🤖 AI Summary
This work establishes the first provable privacy vulnerability theory for trained two-layer ReLU neural networks under the implicit bias-driven framework, systematically analyzing data reconstruction and membership inference attacks. Method: Integrating implicit bias theory, geometric analysis of ReLU networks, and probabilistic reasoning, our approach reconstructs a subset containing a constant fraction of true training samples in the univariate setting, and achieves accurate membership determination with high probability in high dimensions.

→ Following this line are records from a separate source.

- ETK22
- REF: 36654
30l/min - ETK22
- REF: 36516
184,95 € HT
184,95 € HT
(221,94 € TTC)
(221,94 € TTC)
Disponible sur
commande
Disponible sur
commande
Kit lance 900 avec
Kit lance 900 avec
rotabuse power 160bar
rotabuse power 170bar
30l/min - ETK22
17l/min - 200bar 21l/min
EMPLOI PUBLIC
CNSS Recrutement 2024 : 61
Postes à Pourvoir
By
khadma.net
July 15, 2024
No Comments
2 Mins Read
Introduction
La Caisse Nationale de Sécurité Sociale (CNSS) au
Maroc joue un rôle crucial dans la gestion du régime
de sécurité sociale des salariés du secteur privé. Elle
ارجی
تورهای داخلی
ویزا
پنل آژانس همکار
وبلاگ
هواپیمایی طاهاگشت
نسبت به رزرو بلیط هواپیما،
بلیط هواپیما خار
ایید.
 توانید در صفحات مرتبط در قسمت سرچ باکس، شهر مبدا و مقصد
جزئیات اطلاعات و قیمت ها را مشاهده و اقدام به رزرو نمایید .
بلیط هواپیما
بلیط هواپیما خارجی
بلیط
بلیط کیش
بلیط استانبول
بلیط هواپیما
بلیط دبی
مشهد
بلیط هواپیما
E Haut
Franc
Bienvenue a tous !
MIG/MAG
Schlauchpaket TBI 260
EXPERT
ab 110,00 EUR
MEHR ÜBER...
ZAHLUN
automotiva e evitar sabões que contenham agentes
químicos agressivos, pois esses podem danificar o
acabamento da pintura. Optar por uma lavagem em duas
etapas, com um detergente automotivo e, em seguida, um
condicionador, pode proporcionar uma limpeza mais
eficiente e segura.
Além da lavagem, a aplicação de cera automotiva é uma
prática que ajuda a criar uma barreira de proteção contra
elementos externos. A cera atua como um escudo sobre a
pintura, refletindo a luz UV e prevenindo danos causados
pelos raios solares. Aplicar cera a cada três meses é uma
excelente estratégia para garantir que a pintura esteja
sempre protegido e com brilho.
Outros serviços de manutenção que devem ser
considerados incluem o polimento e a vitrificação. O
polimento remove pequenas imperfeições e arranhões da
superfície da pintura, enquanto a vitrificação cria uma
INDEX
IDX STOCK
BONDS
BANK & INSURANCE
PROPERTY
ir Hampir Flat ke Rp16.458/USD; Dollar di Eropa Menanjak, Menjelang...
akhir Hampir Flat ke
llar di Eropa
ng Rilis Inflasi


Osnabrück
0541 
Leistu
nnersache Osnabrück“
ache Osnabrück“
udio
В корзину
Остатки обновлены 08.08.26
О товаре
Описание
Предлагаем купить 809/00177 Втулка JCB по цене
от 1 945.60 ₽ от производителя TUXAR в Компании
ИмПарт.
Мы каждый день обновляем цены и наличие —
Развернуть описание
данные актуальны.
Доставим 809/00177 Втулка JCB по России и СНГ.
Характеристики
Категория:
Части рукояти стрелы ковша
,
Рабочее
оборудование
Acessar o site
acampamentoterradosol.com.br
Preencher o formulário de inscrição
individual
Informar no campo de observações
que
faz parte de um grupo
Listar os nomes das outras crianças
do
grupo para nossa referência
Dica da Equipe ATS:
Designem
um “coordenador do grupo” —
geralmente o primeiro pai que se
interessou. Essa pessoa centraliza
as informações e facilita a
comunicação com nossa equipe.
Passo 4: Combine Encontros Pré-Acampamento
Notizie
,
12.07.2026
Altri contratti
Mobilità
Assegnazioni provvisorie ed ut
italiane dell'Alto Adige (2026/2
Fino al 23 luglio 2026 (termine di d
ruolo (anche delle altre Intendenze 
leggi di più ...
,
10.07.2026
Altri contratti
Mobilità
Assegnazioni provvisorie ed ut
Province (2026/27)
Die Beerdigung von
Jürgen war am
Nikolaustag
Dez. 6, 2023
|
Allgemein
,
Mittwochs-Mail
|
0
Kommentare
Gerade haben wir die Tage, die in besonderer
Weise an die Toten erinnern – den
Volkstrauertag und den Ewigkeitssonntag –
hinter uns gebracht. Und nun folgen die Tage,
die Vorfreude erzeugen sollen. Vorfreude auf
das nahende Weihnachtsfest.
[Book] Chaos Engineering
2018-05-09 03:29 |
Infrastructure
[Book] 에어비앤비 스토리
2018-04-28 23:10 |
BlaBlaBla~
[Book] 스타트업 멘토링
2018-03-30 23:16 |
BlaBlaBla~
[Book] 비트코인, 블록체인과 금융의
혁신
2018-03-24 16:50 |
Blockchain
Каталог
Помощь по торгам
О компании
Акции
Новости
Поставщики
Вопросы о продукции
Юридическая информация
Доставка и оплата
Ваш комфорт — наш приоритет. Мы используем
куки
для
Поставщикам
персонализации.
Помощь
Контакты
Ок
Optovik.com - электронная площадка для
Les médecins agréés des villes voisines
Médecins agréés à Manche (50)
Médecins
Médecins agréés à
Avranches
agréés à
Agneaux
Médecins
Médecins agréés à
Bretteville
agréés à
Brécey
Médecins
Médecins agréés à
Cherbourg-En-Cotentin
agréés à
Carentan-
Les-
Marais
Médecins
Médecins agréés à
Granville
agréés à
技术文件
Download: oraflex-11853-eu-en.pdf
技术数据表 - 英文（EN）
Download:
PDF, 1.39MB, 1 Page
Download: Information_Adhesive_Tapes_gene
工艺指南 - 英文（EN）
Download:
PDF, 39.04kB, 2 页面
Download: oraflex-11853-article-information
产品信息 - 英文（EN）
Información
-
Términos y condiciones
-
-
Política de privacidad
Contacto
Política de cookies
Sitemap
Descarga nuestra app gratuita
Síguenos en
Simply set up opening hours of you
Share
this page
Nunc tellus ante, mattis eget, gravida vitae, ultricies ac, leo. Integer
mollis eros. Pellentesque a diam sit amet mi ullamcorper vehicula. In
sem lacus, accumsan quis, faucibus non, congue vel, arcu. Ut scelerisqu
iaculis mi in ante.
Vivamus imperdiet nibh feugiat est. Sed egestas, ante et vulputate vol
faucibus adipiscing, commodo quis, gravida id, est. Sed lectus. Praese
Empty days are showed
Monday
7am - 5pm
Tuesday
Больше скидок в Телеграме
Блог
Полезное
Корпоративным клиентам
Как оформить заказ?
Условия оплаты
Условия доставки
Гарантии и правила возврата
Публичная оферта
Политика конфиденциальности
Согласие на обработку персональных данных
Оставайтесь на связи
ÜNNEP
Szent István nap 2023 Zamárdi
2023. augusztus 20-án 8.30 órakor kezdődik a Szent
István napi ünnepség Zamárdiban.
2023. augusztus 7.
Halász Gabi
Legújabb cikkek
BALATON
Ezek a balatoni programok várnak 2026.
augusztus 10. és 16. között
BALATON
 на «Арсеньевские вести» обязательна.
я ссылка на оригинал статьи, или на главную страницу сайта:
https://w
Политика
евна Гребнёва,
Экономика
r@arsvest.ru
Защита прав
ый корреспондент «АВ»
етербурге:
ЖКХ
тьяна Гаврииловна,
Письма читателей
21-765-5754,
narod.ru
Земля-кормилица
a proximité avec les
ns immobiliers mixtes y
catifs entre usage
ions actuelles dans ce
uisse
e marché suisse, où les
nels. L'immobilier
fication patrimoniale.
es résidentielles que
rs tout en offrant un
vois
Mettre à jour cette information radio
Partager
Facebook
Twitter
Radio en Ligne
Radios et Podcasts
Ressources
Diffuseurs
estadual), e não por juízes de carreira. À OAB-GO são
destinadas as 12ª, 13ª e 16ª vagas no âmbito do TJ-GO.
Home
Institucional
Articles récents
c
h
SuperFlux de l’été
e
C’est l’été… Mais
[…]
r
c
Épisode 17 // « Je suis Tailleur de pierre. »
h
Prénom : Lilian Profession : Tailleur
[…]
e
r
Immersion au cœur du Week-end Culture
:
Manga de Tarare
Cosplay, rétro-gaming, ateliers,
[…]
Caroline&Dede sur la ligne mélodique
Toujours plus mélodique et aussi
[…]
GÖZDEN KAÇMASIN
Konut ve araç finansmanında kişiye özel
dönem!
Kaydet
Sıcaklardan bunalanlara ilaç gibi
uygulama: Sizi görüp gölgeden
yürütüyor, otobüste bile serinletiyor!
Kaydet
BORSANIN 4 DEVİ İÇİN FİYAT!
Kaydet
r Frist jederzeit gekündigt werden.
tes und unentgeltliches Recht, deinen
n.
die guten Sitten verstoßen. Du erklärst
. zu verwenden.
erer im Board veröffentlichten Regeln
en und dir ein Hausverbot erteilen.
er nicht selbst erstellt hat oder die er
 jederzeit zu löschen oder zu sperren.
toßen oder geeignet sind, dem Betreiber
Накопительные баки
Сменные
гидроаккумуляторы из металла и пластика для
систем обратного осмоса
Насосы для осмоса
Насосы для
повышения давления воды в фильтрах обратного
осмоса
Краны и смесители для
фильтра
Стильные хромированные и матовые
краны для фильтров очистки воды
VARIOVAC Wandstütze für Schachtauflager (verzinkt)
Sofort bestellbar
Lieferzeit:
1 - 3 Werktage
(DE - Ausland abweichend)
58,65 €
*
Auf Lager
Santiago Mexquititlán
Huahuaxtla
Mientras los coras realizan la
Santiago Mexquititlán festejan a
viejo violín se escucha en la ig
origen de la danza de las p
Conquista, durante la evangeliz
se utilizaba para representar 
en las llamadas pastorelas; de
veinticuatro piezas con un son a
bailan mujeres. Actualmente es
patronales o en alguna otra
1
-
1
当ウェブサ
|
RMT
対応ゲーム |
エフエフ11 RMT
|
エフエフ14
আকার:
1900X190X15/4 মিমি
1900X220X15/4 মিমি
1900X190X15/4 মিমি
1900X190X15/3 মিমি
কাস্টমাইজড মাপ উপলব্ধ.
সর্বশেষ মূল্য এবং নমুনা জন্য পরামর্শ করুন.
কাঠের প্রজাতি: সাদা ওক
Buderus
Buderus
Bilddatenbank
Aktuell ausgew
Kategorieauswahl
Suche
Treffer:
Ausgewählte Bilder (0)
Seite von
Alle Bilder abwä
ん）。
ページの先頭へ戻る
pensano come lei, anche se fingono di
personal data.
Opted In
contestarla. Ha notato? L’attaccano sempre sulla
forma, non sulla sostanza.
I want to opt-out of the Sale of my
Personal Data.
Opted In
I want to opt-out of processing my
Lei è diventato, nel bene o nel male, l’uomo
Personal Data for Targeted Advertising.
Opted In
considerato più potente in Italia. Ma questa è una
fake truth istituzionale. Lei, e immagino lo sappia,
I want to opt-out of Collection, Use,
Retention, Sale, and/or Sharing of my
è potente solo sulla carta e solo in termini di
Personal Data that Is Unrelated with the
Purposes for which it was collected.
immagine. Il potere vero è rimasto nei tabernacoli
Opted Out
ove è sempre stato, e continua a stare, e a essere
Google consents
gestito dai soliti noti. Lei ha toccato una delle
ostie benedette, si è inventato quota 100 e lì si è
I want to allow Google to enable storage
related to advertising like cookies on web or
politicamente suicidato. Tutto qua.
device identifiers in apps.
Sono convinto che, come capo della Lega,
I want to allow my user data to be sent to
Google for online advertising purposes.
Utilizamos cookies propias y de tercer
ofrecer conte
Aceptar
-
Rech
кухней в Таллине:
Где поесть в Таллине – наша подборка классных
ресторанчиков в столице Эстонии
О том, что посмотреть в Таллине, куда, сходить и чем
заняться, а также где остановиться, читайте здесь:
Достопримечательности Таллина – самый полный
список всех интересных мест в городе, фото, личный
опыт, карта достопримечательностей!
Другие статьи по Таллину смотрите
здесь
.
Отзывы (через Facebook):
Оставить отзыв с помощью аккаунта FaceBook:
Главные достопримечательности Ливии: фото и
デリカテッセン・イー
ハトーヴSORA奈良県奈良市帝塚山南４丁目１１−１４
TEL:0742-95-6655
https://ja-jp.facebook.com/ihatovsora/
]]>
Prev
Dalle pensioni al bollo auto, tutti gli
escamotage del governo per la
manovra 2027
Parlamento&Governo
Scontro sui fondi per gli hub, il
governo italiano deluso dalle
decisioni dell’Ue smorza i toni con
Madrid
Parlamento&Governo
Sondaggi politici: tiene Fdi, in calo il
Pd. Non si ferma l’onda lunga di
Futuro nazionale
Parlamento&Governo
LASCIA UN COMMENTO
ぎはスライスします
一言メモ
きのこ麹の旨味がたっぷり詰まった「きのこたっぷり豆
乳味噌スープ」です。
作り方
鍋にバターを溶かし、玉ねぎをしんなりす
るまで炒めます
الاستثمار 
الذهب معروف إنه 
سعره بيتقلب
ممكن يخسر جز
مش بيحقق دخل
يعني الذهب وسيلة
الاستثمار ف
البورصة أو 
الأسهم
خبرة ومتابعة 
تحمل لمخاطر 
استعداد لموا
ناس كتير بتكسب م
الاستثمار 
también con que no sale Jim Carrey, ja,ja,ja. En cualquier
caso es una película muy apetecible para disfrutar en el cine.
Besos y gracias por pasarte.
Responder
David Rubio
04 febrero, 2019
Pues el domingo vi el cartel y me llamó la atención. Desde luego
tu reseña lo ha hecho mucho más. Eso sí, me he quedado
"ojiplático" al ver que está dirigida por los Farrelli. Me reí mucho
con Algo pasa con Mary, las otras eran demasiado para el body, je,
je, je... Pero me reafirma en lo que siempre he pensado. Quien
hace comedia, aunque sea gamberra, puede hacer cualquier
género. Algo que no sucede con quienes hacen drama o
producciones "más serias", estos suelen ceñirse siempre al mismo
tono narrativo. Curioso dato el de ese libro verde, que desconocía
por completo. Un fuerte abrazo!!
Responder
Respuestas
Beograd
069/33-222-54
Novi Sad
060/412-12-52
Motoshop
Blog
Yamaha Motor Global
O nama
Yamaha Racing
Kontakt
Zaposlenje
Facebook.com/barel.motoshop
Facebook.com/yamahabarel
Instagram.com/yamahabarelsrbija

Contribution/Results: Moving beyond prior empirical analyses, we provide the first rigorous theoretical characterization—and provable guarantees—of privacy risks inherent in shallow network training. Crucially, we demonstrate that implicit regularization itself constitutes a privacy leakage pathway, revealing a fundamental privacy–generalization trade-off. Our framework delivers novel theoretical insights and essential analytical tools for the foundations of deep learning privacy.
📝 Abstract
We study what provable privacy attacks can be shown on trained, 2-layer ReLU neural networks. We explore two types of attacks; data reconstruction attacks, and membership inference attacks. We prove that theoretical results on the implicit bias of 2-layer neural networks can be used to provably reconstruct a set of which at least a constant fraction are training points in a univariate setting, and can also be used to identify with high probability whether a given point was used in the training set in a high dimensional setting. To the best of our knowledge, our work is the first to show provable vulnerabilities in this implicit-bias-driven setting.